The Chairman of Indonesia’s Investment Promotion Board (BKPM) Mr Thomas Lembong, has seized upon this goodwill and is backing the completion of the Indonesia Australia Closer Economic Partnership Agreement (IACEPA) in the coming months. It will be a landmark deal for both states that recognises Australia’s rich offerings in both bilateral trade and investment related services.

The prize will be access to not only Indonesia’s 257 million consumers but eventually the ASEAN Economic Community of 600 million.

Having participated in a CEO roundtable with 15 other Australians in Sydney with President Jokowi in late February and the second Indonesia Australia Business Week in Jakarta in March, I sense a serendipitous confluence of events is finally bringing Australia and Indonesia closer together.

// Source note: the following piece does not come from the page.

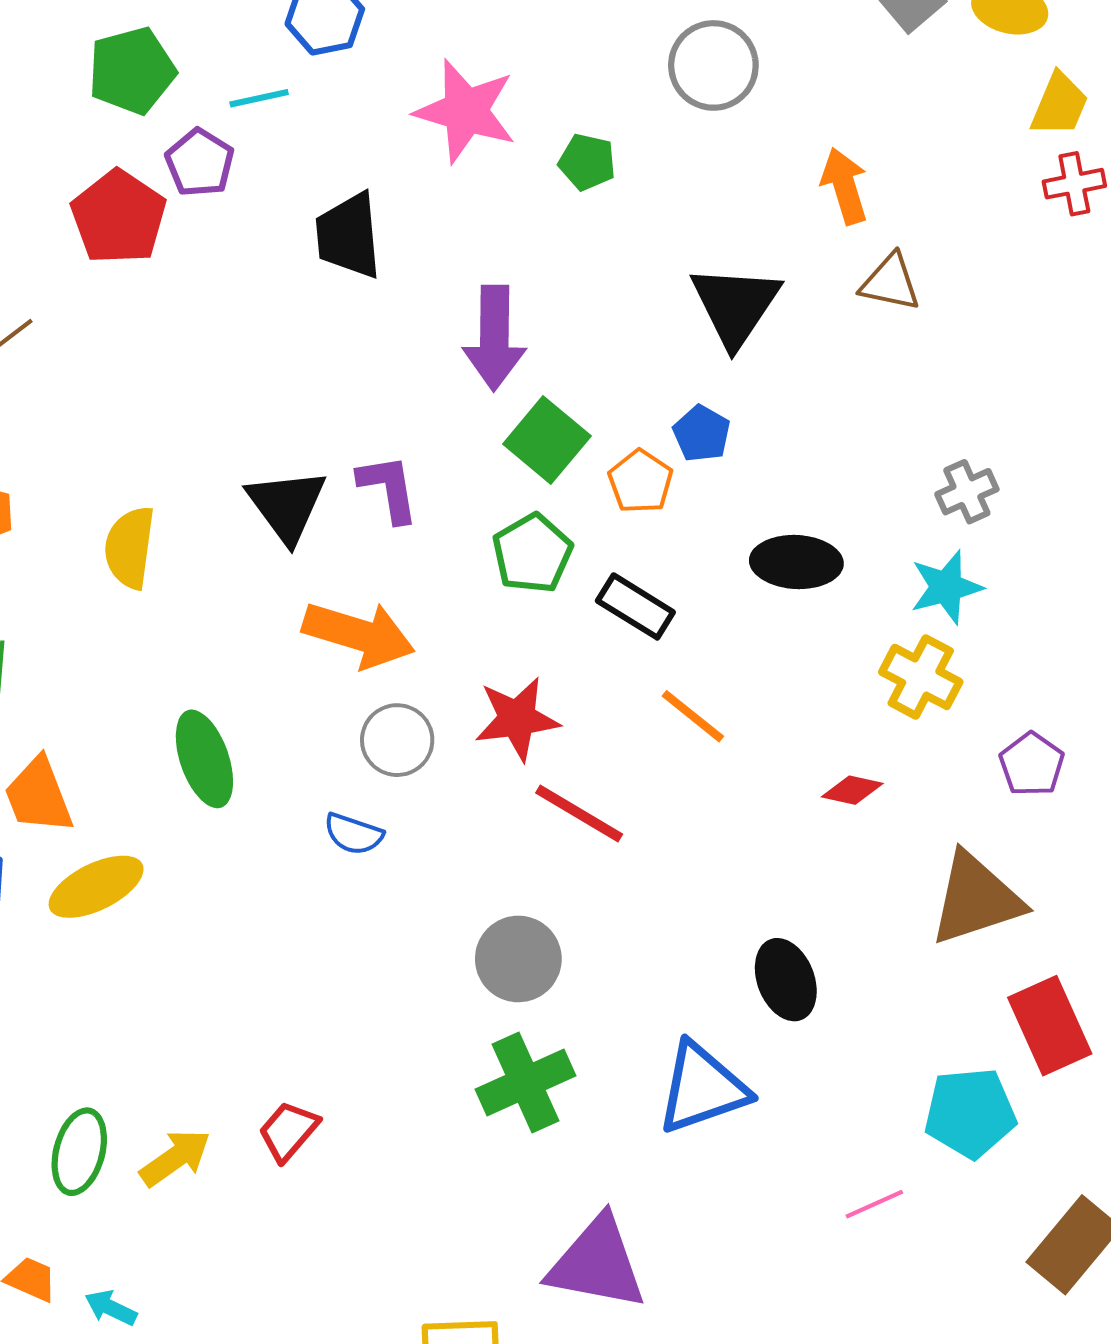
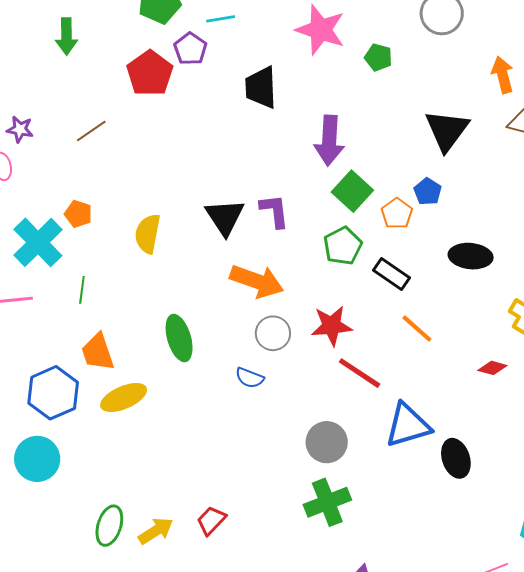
blue triangle: (702, 1088) -> (408, 425), moved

Despite being neighbours, bilateral trade has been low, at less than 10 percent of our trade with China, and under 3 percent overall. A series of diplomatic fumbles has stalled growth in the trade relationship and perpetuated distrust and tension between our governments and societies where there need not be any.

The senior representatives of 120 Australian companies including large corporates, our big banks, law firms, accounting firms and many SMEs who came to Jakarta in March seeking to promote their exports left with a greater sense of wide ranging opportunities. Opportunities for investment in an economy that is growing at over 7 percent and subject to successful implementation of Jokowi’s reforms will become the world’s seventh largest economy.

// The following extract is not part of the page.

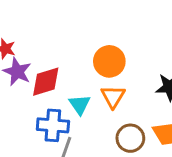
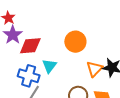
orange triangle: (113, 97) -> (94, 69), moved

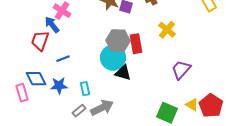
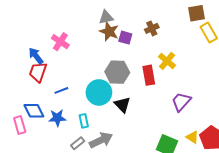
blue arrow: (52, 25) -> (36, 56), moved
red rectangle: (136, 44) -> (149, 75), moved
cyan circle: (113, 58) -> (99, 92), moved
black triangle: (123, 73) -> (122, 105), turned 30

Chairman Lembong was very clear about his country’s needs. Indonesia has massive infrastructure, tourism and advanced manufacturing sector growth objectives. Maritime, rail, electricity, mass rapid transport, irrigation and tourism are the priority sectors for new investment. He wants to leverage Indonesia’s young working population to transform the country into the new modern manufacturing base for ASEAN.

New Australian investment capital is welcomed in areas such as maritime infrastructure, tourism real estate expanding tourism beyond Bali, healthcare and food manufacturing. Mr Lembong encouraged Australian companies to go beyond investment and partner with Indonesian companies in the services sectors: private banking, asset securitisation, tourism and hospitality services, integrated food services, vocational training and many more areas where we have clear competencies.

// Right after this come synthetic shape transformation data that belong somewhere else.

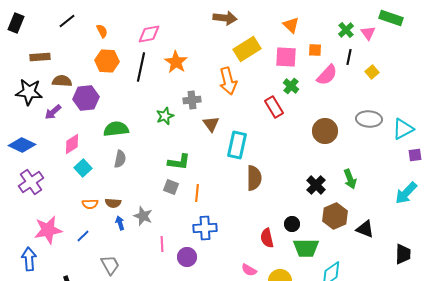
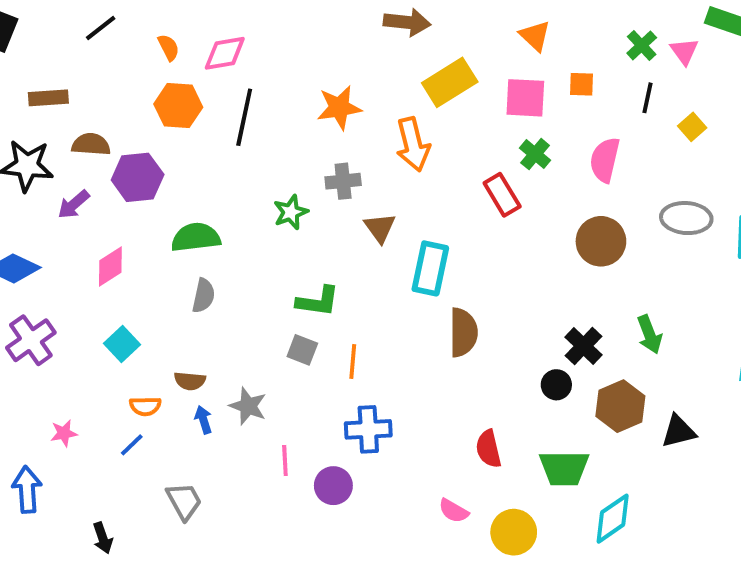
pink diamond: (149, 34) -> (225, 53), moved
orange star: (176, 62) -> (339, 108), moved, turned 30
pink semicircle: (327, 75) -> (605, 160), moved, turned 150
cyan square: (83, 168) -> (122, 344), moved
orange semicircle: (90, 204) -> (145, 406), moved
black circle: (292, 224) -> (556, 385), moved
black triangle: (365, 229) -> (679, 431), turned -36
pink star: (48, 230) -> (64, 433), size x0.5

“We don’t need investment from Australia” he said as he explained companies from China, Japan and Singapore in particular are very actively chasing investment project opportunities. Investment is welcomed but Indonesia’s Government wants Australian companies to bring skills and experience to help professionalise key aspects of the Indonesian economy in partnership with local firms. This plays very much to our strengths and the Indonesian Government has signalled a preference for Australian companies to play key roles.

Alison Watkins, the CEO of Coca Cola Amatil (CCA), which has invested AUD 1.5 billion and employs over 10,000 Indonesians across eight manufacturing plants and many more distribution centres, shared some practical advice in her key note address: Invest in local communities and build a social license. She explained how CCA has focused on leadership training and staff development, caring for the environment and building local advisory boards to ensure the success of Indonesian tailored strategies and programs.

Indonesia remains an inherently challenging country for western companies to compete and succeed in. Despite the national macro-economic reform objectives, success will be determined by companies’ ability to navigate through the many variable micro-economic factors.

It’s therefore important to start now with a specific niche strategy and take a long term approach, identifying and working with strong local partners while engaging experienced advisors.